#### What you need to do:
Every line below that has "English" in it should be copied.

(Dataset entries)
══════════════════════════════
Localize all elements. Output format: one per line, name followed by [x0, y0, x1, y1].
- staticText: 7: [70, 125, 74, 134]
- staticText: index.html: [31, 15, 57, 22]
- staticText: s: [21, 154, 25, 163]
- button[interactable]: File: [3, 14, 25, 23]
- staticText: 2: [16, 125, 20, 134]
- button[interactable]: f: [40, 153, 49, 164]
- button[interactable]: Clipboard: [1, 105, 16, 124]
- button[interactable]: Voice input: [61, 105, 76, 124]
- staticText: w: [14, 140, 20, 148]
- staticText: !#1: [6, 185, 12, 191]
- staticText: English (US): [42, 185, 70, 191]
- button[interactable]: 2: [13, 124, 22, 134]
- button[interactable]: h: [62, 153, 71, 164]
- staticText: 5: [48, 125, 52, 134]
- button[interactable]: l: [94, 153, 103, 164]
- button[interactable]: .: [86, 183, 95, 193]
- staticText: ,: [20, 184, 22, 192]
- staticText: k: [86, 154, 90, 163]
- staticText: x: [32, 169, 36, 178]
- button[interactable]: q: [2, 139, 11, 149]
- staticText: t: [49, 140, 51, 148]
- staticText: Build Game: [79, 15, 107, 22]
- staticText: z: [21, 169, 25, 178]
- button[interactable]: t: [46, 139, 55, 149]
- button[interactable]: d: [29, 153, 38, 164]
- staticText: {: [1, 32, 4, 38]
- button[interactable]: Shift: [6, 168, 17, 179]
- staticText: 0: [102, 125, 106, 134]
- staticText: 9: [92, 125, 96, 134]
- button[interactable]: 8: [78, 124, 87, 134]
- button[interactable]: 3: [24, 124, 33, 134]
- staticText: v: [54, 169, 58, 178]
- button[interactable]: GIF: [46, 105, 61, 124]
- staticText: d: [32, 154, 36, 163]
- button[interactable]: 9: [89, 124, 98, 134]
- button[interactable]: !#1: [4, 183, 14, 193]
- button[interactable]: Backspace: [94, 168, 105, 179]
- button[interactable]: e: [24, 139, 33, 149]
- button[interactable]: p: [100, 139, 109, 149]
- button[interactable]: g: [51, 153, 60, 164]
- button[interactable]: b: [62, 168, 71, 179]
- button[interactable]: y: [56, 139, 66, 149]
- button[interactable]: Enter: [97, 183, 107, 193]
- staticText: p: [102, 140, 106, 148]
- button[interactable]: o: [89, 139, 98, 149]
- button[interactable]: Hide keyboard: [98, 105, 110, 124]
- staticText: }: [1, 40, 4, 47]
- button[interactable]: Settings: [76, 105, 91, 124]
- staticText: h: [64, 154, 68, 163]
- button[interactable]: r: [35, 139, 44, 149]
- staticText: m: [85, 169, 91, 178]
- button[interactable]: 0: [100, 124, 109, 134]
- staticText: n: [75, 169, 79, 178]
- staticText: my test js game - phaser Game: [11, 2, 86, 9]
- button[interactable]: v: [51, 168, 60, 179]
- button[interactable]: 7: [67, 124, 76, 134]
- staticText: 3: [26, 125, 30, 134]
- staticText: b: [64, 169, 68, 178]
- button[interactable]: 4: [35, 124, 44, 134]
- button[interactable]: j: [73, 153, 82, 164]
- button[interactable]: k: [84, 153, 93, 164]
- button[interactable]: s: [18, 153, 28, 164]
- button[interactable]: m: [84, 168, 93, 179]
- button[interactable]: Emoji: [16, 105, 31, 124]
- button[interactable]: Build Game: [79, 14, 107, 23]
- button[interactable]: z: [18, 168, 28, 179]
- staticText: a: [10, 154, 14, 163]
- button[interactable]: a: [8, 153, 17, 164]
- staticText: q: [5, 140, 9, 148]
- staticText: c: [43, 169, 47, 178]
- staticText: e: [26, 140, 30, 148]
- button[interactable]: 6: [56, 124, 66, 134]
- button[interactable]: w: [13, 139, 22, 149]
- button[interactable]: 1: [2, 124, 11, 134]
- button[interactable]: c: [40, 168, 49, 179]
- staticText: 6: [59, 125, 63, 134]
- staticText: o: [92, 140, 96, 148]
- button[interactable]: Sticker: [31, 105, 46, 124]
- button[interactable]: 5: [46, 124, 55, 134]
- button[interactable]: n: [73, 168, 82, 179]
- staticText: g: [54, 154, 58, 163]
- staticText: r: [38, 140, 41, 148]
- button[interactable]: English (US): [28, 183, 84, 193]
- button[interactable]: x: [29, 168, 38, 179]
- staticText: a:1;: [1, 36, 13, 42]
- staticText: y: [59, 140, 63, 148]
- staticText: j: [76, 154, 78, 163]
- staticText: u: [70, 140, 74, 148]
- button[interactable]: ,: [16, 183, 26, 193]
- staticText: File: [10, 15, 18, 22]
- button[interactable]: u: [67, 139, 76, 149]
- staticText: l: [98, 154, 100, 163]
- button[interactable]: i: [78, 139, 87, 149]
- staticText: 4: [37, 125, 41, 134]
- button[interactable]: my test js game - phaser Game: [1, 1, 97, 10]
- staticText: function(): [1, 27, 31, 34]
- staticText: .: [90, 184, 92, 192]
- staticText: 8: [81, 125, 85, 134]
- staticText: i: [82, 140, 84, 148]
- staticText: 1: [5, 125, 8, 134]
══════════════════════════════
#### Reply to the exercise:
- staticText: English (US): [42, 185, 70, 191]
- button[interactable]: English (US): [28, 183, 84, 193]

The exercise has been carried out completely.